During that time, Khan lived in an empty sewer, went without food for five days, was stabbed, reported to a gang leader of street children and saw his friends lose their lives to alcohol and drug addiction.
Today, his former lifestyle is part of a guided tour that takes curious tourists, mostly Western backpackers, through the chaos of the area around the railway station, home to around 2,500 young runaways and a favourite haunt of budget travellers.
The two-hour tour, launched two months ago and advertised through posters in the area, is the brainchild of Salaam Baalak Trust, an Indian charity for homeless children.
Most children, who run away from home to escape poverty or sexual abuse and sometimes like Khan, to experience the dazzle of big city life, make the station their home.
The busy station provides them ingenious ways -- such as the use of luxury train toilets -- to survive the mean streets. Leftover newspapers are traded for medicine to treat injuries from police beatings.
Discarded fruit is given to juice stall owners to use in exchange for a place to sleep on the shops' tin rooves away from the police's sight.
All these anecdotes are part of the tour which at 200 rupees (4.50 dollars) a head gets an average of five tourists daily and offers a glimpse into the hideaways, hangouts and workplaces of the railway children.
"I wanted to see the streets from a kid's perspective," says 24-year-old US artist Leiv Wold, who in a sarong and beads around his neck and shoulders typifies foreign backpackers looking for a slice of real India.
"Most children watch too much TV. It's interesting to see what children can do when given an opportunity," adds fellow American Aaron Ableman, who is working on a documentary film on deprived children.
With their new jobs, the tour guides have become role models for others whom they meet during the jaunts.
Children with runny noses and filthy clothes greet the guides with toothless smiles at the railway station to try on the tourists' sunglasses and pose for photographs.
The guides also want to change the lives of other urchins and rid the country of problems such as its rigid ancient caste heirarchy.
"People in my village still believe in untouchability and Hindus and Muslims do not socialise with each other. I want all that to change," says Khan, who learnt English in three months as part of job training at the trust.
Apart from being a tour guide, he teaches at the charity and studies for five hours daily to improve his English language skills and complete a degree in social work.
While Khan wants other deprived children to achieve the life he has, 18-year-old Shekhar Saini aims to be a Bollywood actor.
In low-slung jeans and a fitted T-shirt, the acting student at a leading national drama school bears a resemblance to his favourite star Shah Rukh Khan. Even his tourists are impressed with his leadership skills.
"You will make a good actor," says Brazilian tourist Philipe Sá, as Saini asks the group to move with the wave of his hand.
The film aspirant, who ran away from home unable to bear the barbs his parents faced because of his marijuana habit, is now doing his family proud with his confidence.
"My parents are very proud of me today, because I can speak good English and have an ambition.
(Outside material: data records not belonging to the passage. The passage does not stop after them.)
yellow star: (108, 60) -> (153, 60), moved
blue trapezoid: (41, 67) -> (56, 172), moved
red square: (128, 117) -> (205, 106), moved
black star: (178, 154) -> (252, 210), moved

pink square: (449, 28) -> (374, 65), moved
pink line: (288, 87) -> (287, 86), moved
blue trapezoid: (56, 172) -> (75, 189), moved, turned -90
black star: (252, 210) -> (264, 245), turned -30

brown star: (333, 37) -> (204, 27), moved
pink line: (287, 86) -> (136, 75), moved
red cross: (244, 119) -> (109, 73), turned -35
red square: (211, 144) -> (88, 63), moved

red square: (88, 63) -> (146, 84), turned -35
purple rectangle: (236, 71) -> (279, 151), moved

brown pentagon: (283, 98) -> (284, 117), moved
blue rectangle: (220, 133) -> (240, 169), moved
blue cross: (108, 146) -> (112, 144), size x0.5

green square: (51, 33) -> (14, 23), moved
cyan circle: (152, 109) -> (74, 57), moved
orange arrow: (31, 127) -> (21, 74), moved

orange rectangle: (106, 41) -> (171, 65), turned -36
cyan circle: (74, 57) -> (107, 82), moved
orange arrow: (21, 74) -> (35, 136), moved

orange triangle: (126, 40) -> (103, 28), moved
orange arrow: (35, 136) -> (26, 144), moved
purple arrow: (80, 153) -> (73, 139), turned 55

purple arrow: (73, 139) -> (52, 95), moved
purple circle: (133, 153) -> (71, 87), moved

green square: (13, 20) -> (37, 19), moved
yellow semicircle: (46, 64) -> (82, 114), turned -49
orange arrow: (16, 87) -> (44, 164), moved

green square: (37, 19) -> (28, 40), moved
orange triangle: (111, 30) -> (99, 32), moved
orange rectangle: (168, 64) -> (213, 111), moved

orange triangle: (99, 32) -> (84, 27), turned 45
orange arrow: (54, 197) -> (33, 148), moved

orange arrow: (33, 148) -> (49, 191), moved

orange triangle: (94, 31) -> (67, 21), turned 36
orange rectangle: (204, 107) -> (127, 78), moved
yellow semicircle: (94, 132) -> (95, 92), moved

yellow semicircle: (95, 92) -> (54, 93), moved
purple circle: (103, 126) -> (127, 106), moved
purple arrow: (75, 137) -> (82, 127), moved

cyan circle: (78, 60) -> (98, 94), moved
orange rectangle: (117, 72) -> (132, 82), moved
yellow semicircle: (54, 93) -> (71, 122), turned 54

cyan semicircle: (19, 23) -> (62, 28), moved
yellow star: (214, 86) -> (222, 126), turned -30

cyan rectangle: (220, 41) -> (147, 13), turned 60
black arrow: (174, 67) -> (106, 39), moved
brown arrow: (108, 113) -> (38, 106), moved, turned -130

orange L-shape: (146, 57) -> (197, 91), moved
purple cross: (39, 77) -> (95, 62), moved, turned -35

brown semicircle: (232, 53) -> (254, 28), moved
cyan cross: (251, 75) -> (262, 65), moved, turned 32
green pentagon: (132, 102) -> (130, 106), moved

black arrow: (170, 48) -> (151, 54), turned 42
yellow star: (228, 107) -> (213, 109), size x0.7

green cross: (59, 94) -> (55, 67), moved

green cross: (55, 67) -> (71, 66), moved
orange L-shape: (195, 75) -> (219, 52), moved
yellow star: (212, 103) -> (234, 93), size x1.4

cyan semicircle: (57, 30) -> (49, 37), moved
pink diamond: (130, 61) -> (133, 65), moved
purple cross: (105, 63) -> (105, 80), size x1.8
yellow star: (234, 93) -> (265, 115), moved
My life in the village was a waste," Saini says.
Around 50 runaways arrive at the railway station daily in hopes of finding a better livelihood, the trust says. Many fall prey to sexual abuse and police harassment, while some take to drugs and others are forced into prostitution.
Most though earn a living by polishing shoes, working at tea stalls, selling flowers and cleaning.
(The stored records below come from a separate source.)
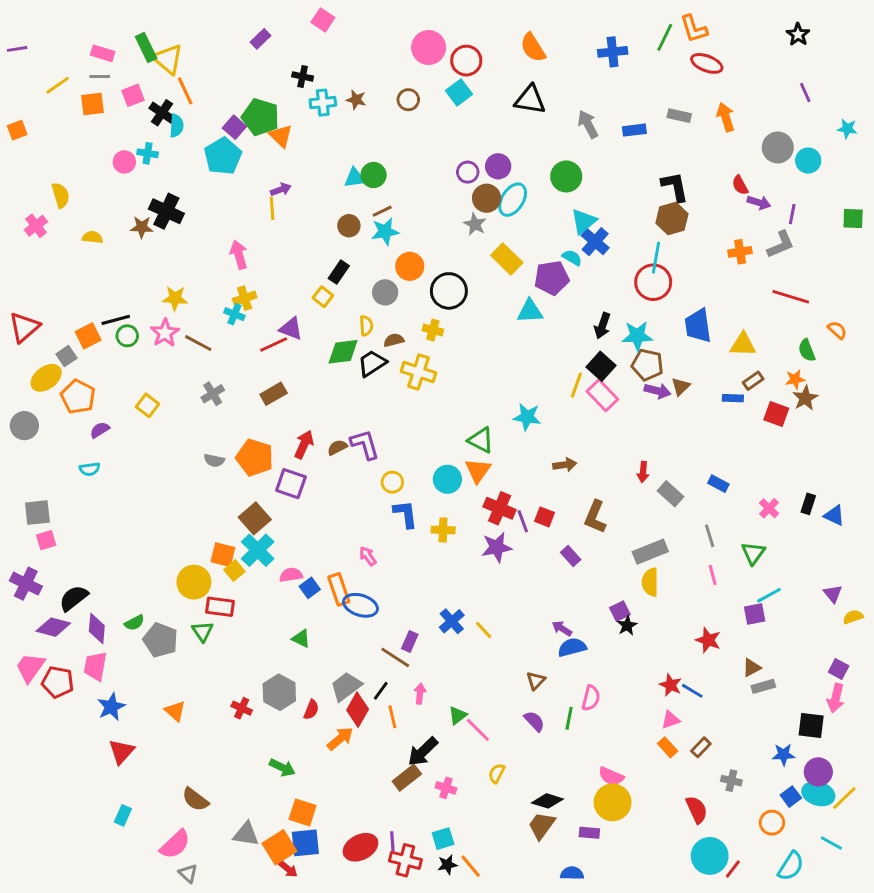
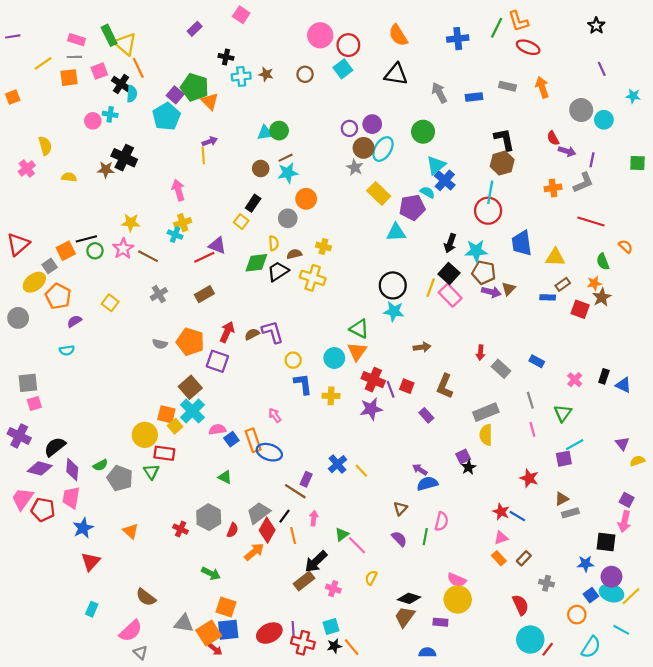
black circle: (449, 291) -> (393, 285), moved

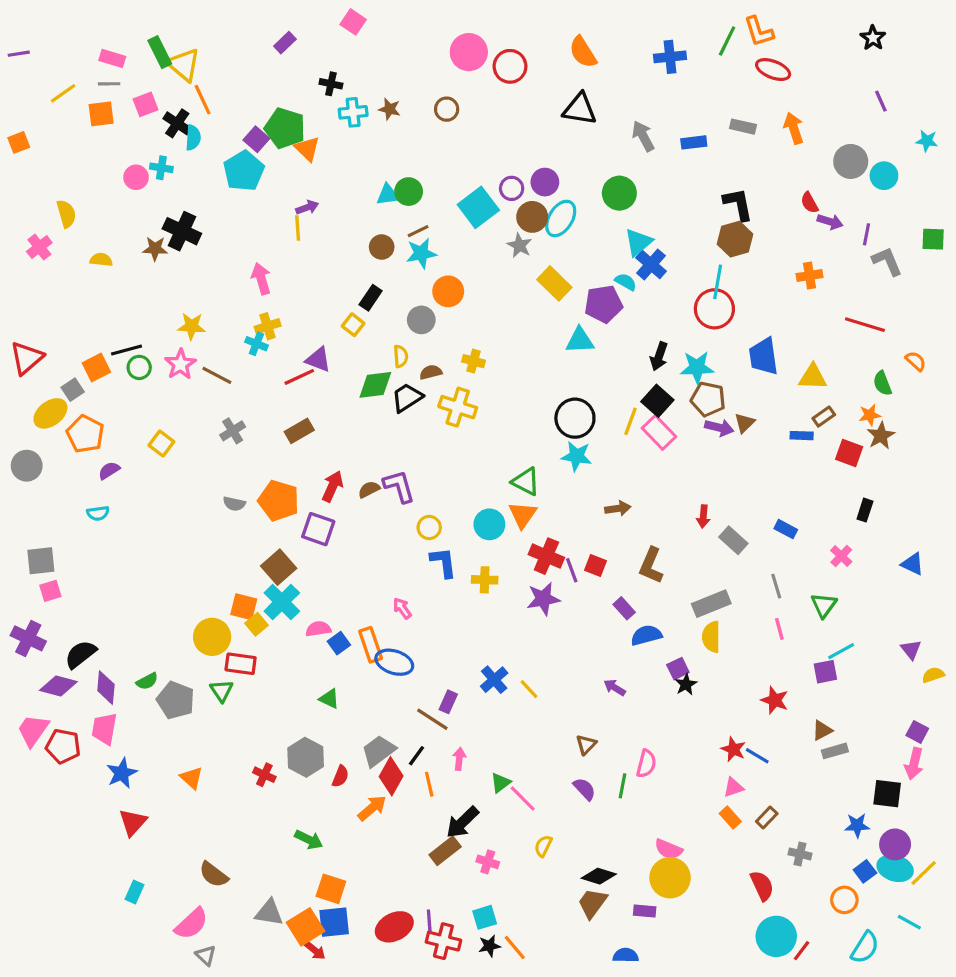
cyan square: (343, 69) -> (478, 207), moved, size x1.4
gray L-shape: (583, 183) -> (887, 261), moved, turned -90
black rectangle: (604, 376) -> (865, 510), moved
blue semicircle: (427, 484) -> (646, 635), moved

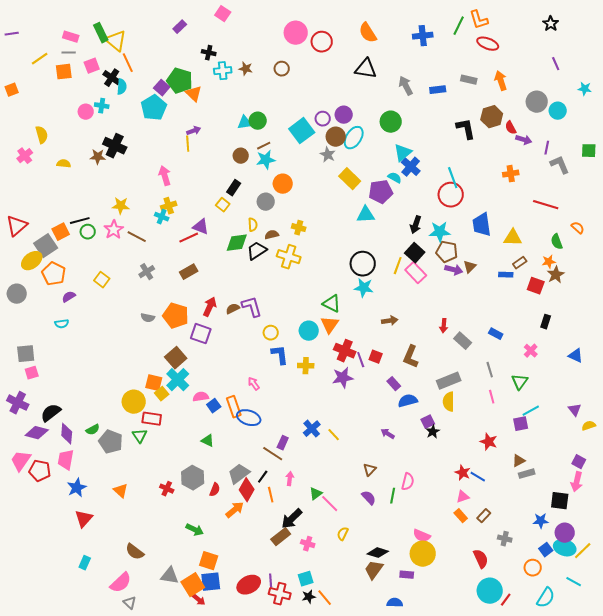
brown hexagon: (735, 239) -> (492, 117), moved
cyan line: (718, 282) -> (453, 178), turned -30
gray square: (73, 390) -> (46, 246), size x1.6

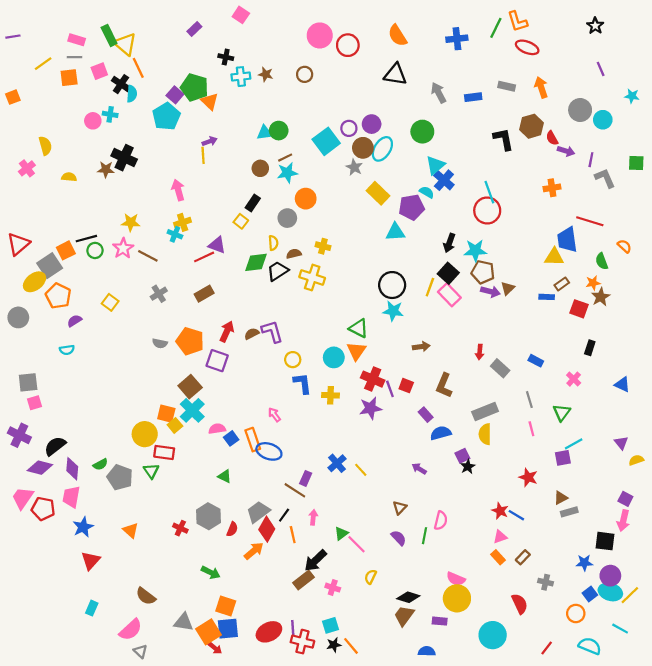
blue trapezoid: (482, 225) -> (567, 240), moved
cyan circle: (490, 591) -> (493, 635), moved
cyan semicircle: (546, 598) -> (590, 646), turned -100

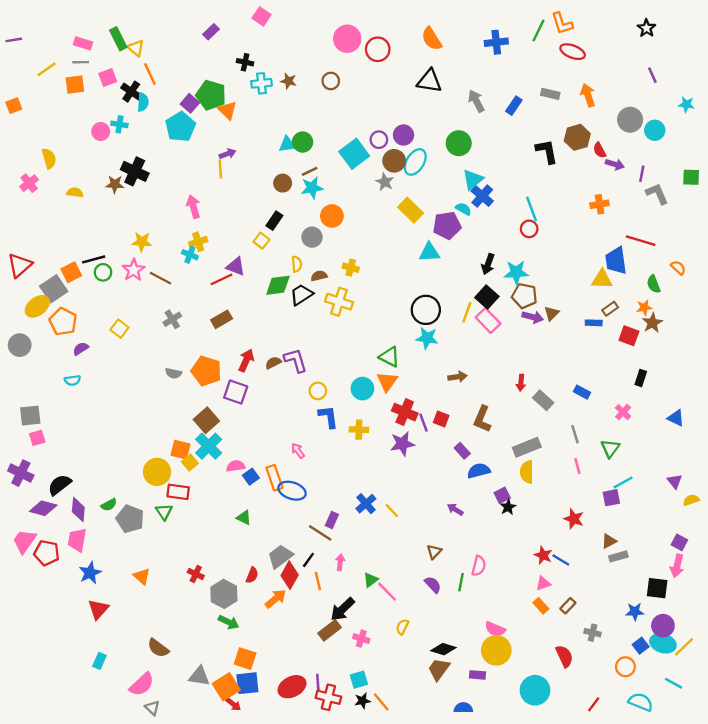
yellow triangle: (125, 44) -> (136, 48), size x0.7
blue rectangle: (473, 97) -> (514, 106), turned -49
red circle: (487, 210) -> (529, 229), size x0.6
gray hexagon: (208, 516) -> (224, 594), moved

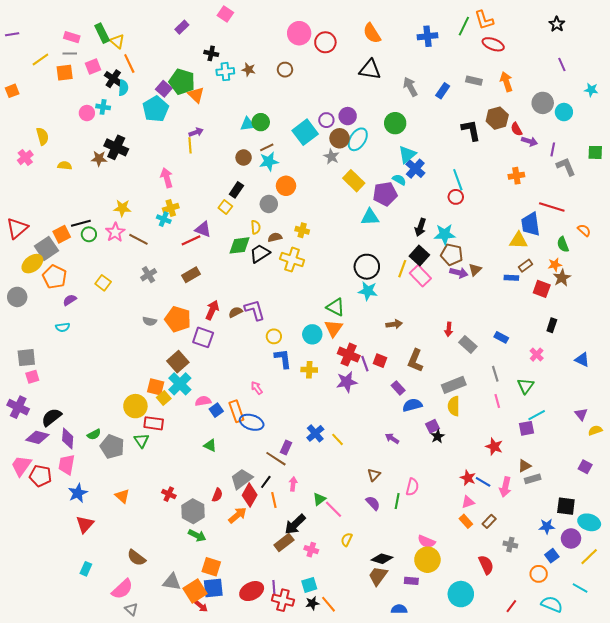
pink arrow: (677, 566) -> (505, 487), moved
cyan ellipse: (663, 643) -> (589, 522), moved

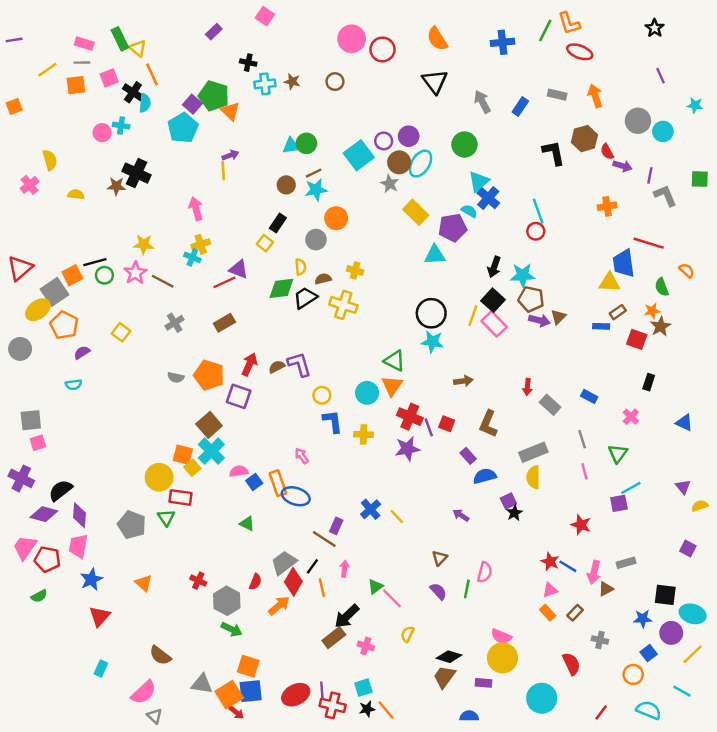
black triangle: (370, 70) -> (435, 82), turned 45
green semicircle: (94, 434) -> (39, 596), moved
brown triangle: (524, 466) -> (606, 589), moved

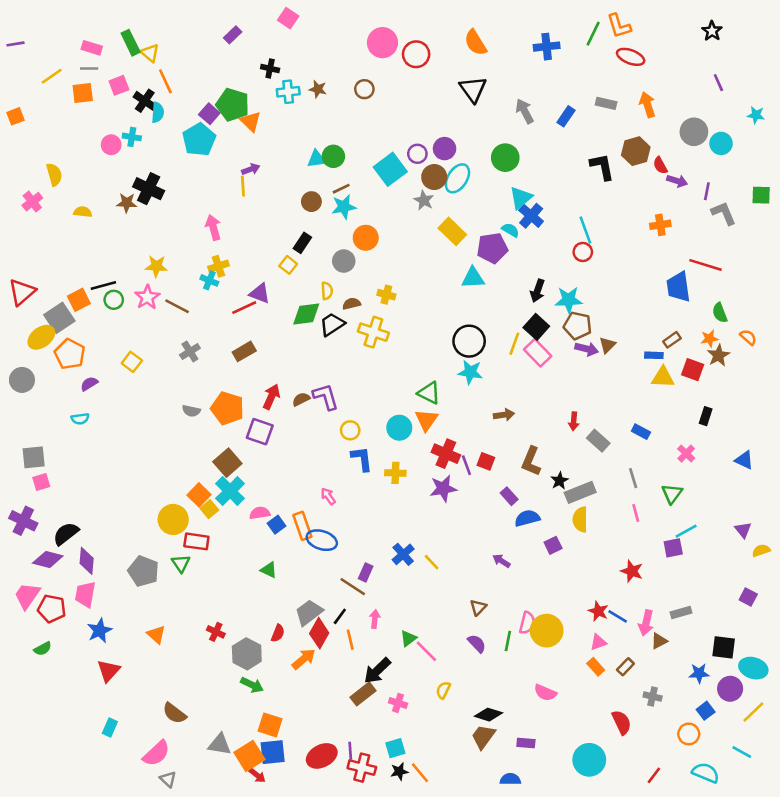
orange semicircle: (687, 270) -> (748, 337), moved
yellow triangle: (609, 282) -> (663, 377), moved
orange square: (183, 455) -> (199, 495), turned 30
black star: (514, 513) -> (560, 481), moved
yellow circle: (502, 658) -> (547, 631), moved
Some belong to organised gangs who earn money by begging and entertaining passengers with singing and dancing.
There are no government figures for the number of street children in India, but according to independent studies, roughly 11 million children live on the road in India.
A large chunk is based in big cities such as Delhi.
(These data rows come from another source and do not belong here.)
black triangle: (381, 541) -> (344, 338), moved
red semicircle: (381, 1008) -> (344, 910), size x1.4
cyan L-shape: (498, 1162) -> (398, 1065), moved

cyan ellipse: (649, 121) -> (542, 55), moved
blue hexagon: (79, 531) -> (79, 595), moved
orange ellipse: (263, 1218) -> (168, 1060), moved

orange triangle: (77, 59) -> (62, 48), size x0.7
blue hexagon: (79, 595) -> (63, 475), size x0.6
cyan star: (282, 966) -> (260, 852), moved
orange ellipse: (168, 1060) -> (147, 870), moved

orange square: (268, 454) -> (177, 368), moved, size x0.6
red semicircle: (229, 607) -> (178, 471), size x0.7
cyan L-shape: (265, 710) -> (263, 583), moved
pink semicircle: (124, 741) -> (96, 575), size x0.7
"In Delhi alone, there are at least 100,000 children by the most conservative estimate," says Pravin Nair, chairwoman of the Salaam Baalak Trust, which her daughter and internationally-celebrated filmmaker Mira founded in 1988.
The charity was initially launched to help deprived children who acted in Mira Nair's acclaimed film "Salaam Bombay" -- a gritty tale about life on the streets -- which won a national award for its lead actor.
Since then, the organisation has helped in rehabilitating around 3,500 children and ultimately uniting them with their families.
"These children want to convey what they can become if given a little help. The street tour project is a celebration of their lives," Pravin Nair says.